Бродяга задумался. Чтобы добраться до деревни Ленкен, надо было пройти три мили в ту самую сторону, откуда они пришли. Возможно, эти жалкие поля, по которым они брели, принадлежат именно этому высокородному господину — кузену его собрата по несчастью. И ему вдруг захотелось повидать человека, который позволяет приказчикам, пахарям и овчарам так нагло обманывать и обирать себя.
Дорога была опасной, это он понимал. Попадись он в лапы драгунам, и петля на шею ему обеспечена — не зря же виселицы торчали на всех перекрестках. Но он привык к опасности. Судьба часто ставила его перед выбором: умереть с голоду или быть повешенным. Вот и теперь, когда он решился покончить с бродяжьей жизнью и отдать свою свободу за кусок хлеба и крышу над головой, его вновь охватило упрямое желание уйти туда, в бушующий буран, и еще раз — может быть, последний — сплясать со смертью, помериться с нею силами.
— Хорошо, я пойду, — сказал он Торнефельду. — Но как его высокографское превосходительство, ваш господин кузен, примет такого ничтожного червя, как я?

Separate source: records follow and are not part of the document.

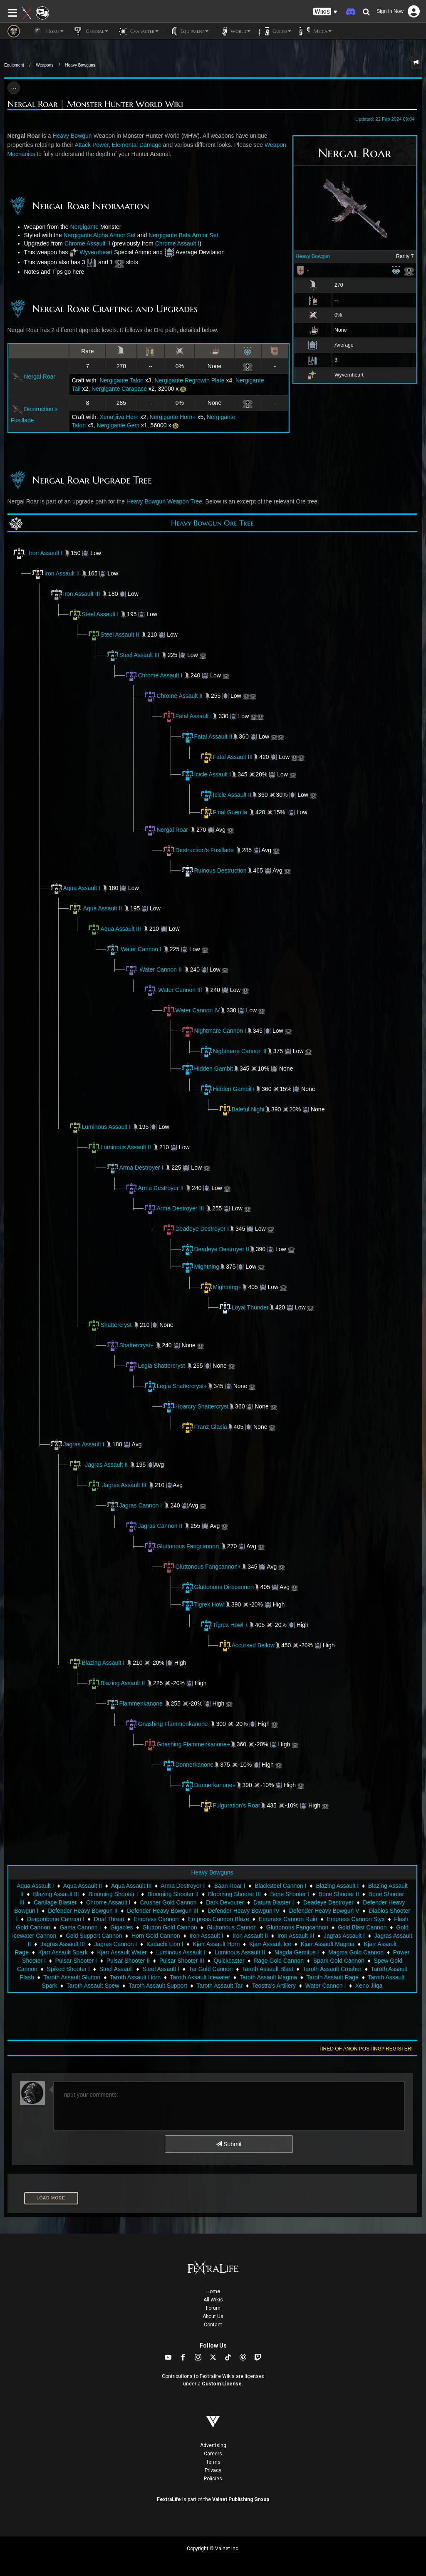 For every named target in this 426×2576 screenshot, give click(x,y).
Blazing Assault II (116, 1683)
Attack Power (91, 144)
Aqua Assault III (114, 928)
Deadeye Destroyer (328, 1902)
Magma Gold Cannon (356, 1952)
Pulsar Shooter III (181, 1960)
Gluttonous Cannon (231, 1927)
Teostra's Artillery (274, 1985)
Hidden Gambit (207, 1068)
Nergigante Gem (118, 425)
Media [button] (316, 31)
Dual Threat (109, 1919)
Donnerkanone (188, 1764)
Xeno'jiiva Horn (119, 417)
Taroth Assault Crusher (332, 1969)
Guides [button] (275, 31)
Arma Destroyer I (141, 1167)
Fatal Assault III (226, 757)
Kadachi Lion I (164, 1944)
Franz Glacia (204, 1426)
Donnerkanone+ (208, 1785)
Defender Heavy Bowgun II (82, 1910)
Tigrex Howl (203, 1604)
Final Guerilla (223, 812)
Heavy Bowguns (80, 65)
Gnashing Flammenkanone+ (187, 1744)
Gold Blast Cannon (362, 1927)
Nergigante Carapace (119, 388)
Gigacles (121, 1927)
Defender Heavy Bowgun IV (244, 1910)
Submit (228, 2144)
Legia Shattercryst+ (175, 1386)
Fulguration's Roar (230, 1805)
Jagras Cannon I (140, 1505)
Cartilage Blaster (55, 1902)
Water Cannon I (141, 949)
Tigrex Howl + (230, 1624)
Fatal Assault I (187, 716)
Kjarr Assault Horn (216, 1944)
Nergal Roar (33, 376)
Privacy (213, 2470)
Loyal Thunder (250, 1307)
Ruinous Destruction (220, 870)
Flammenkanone (134, 1703)
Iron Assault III (75, 593)
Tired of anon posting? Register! (366, 2049)
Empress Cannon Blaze (218, 1919)
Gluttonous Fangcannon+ (201, 1566)
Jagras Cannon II (160, 1525)
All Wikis (213, 2300)
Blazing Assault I (97, 1662)
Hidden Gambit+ (227, 1089)
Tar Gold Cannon (211, 1969)
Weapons (44, 65)
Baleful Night (241, 1109)
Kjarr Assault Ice (270, 1944)
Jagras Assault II (106, 1464)
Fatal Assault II (207, 736)
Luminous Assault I (100, 1126)
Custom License (222, 2384)
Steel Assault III (133, 655)
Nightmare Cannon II (233, 1051)
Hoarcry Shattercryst (195, 1406)
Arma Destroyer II (161, 1188)
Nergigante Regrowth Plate (189, 380)
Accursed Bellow (253, 1645)
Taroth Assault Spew (93, 1985)
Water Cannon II (160, 969)
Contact (213, 2325)
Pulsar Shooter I (76, 1960)
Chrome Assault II (87, 243)
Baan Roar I (229, 1885)
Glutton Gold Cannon (169, 1927)
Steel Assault (116, 1969)
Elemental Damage (136, 144)
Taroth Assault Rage (333, 1977)
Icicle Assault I (206, 774)
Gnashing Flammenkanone (173, 1724)
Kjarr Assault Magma (327, 1944)
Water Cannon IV (191, 1010)
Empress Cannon (156, 1919)
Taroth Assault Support (158, 1985)
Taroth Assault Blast (267, 1969)
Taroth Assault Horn (135, 1977)
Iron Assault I (45, 553)
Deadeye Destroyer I (195, 1228)
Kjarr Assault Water (121, 1952)
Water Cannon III (180, 990)
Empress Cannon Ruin (288, 1919)
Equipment (14, 65)
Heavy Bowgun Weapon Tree (164, 501)
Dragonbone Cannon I (55, 1919)
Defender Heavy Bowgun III (162, 1910)
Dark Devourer (225, 1902)
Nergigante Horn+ (173, 417)
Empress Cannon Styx (355, 1919)
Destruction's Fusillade (205, 850)
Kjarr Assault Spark (63, 1952)
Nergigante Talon (121, 380)
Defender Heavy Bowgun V (324, 1910)
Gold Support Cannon (94, 1935)
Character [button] (137, 31)
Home (213, 2291)
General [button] (90, 31)
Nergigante (84, 226)
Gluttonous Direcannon (217, 1587)
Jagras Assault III (124, 1485)
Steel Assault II (113, 634)
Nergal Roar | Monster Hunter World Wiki (95, 104)
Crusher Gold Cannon (168, 1902)
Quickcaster (229, 1960)
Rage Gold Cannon (279, 1960)
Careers (213, 2454)
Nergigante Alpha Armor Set (99, 235)
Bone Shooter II (339, 1894)
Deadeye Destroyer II (215, 1249)
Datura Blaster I (273, 1902)
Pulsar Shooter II (128, 1960)
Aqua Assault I (75, 888)
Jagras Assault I (77, 1444)
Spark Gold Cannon (338, 1960)
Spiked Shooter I (68, 1969)
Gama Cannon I (80, 1927)
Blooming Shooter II (172, 1894)
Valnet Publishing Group (240, 2499)
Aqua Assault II (102, 908)
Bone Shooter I (289, 1894)
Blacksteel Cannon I (281, 1885)
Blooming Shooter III (234, 1894)
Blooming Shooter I (113, 1894)
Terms (213, 2462)
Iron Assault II (55, 573)
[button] (325, 12)
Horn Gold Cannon (155, 1935)
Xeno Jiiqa (368, 1985)
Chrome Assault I (177, 243)
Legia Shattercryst (161, 1365)
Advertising (213, 2445)
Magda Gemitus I (297, 1952)
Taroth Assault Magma (268, 1977)
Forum (213, 2308)
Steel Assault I (94, 614)
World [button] (233, 31)
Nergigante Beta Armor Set (183, 235)
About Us (213, 2316)
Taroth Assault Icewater (200, 1977)
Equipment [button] (187, 31)
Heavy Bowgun (313, 256)
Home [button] (48, 31)
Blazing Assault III (56, 1894)
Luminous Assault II (119, 1147)
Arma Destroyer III (180, 1208)
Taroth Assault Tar (219, 1985)
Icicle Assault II (226, 794)
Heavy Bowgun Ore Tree (212, 523)
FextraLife (169, 2499)
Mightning (200, 1266)
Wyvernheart (95, 252)
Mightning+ (221, 1287)
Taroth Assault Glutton (71, 1977)
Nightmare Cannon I (213, 1030)
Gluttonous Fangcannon (188, 1546)
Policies (213, 2479)
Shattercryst (116, 1324)
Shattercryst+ (136, 1345)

— Всякий человек достоин другого человека, — торопливо заговорил Торнефельд, испугавшись, что вор может передумать. — Покажи ему это кольцо, и он узнает, что это я послал тебя. Прежде всего попроси у него денег, чтобы с их помощью я мог добраться до границы. Кроме того, он должен послать мне коляску, теплый плащ, рубашку, шейный платок и красные шелковые чулки.
Бродяга недоверчиво повертел в руке серебряное кольцо, которое Торнефельд снял со своего пальца.
— А если он скажет, что я украл кольцо? — предположил он.
— Нет, не скажет! — заверил его Торнефельд. — А если вдруг что-нибудь и заподозрит, то ты дашь ему свидетельство, что пришел от меня: скажешь, что, когда я еще мальчиком катался с его дочкой с горы, лошади понесли и опрокинули сани. Едва он это услышит, то уж точно поверит, что я послал тебя. И еще он должен мне прислать два кафтана — один парчовый и расшитый цветами, а другой атласный, с фалдами и застежками. И еще круглую шляпу, два черных парика и шелковый шлафрок на ночь…
— А как зовут твоего господина кузена? — спросил бродяга.
— Христиан Эразм Генрих фон Крехвиц из Кляйнроопа, — гордо сказал Торнефельд. — Он собственноручно вынимал меня из купели. Так не забудь о двух черных париках — большом и поменьше, о шляпе и кафтане из атласа!..
Бродяга был уже в дверях. Ледяной ветер ворвался в комнату. Мельник выпрямился и принялся греть руки над углями очага.
— Господин Христиан фон Крехвиц… — бормотал вор себе под нос. — Знавал я его. Старый господин, настоящий барин. Дай ему, Боже, вечный покой!
Он слыхал о кончине фон Крехвица, но не сказал Торнефельду ни слова.
Когда бродяга добрался до деревни, уже начинало смеркаться. Снегопад прекратился, но стужа становилась все более свирепой. Ветер свистел в ушах и обжигал щеки. На сельской улице не было ни души, только большая черная собака с воем носилась между домами и сараями. Из притулившегося на краю деревни кабачка падал на снег луч света, изнутри доносились приглушенные звуки волынки. За тисовой аллеей виднелся господский особняк фон Кляйнроопов; мокро поблескивала черепичная крыша.